Below are the records. Retype exactly the lines between the lines holding "We had a Progress" and "achievement relative to", inclusive.
____________
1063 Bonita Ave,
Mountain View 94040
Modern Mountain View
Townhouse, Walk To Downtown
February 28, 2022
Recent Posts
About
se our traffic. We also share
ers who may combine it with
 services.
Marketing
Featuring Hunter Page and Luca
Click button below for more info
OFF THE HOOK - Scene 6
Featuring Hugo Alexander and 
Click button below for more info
____________
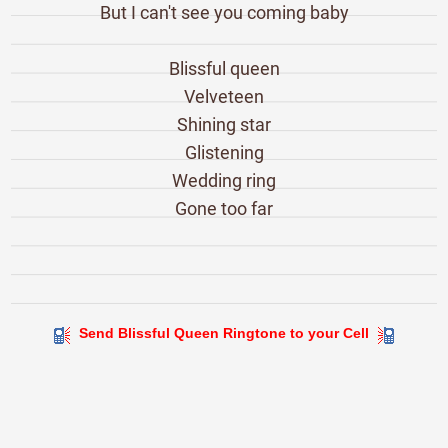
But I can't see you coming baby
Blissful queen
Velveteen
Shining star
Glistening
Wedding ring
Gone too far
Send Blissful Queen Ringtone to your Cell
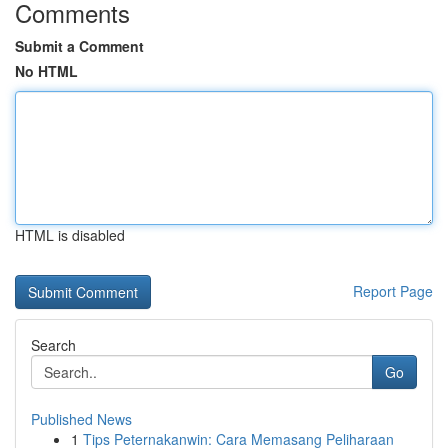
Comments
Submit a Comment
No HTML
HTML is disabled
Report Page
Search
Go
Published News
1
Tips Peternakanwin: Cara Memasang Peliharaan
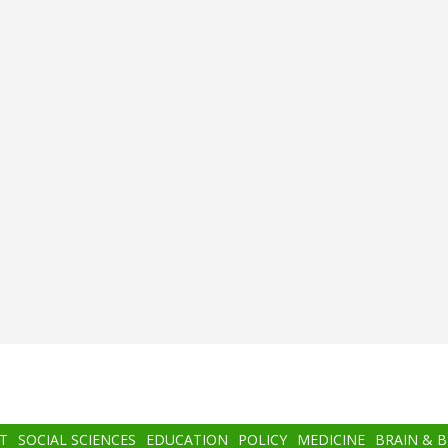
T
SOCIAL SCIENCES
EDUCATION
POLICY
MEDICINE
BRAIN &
____________
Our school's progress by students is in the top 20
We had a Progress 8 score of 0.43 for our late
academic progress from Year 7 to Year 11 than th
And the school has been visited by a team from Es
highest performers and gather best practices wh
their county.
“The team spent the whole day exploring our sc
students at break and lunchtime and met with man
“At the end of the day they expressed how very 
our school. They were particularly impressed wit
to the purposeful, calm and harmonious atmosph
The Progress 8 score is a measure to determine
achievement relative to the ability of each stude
____________
▶ _Response box_:
We had a Progress 8 score of 0.43 for our late
academic progress from Year 7 to Year 11 than th
And the school has been visited by a team from Es
highest performers and gather best practices wh
their county.
“The team spent the whole day exploring our sc
students at break and lunchtime and met with man
“At the end of the day they expressed how very 
our school. They were particularly impressed wit
to the purposeful, calm and harmonious atmosph
The Progress 8 score is a measure to determine
achievement relative to the ability of each stude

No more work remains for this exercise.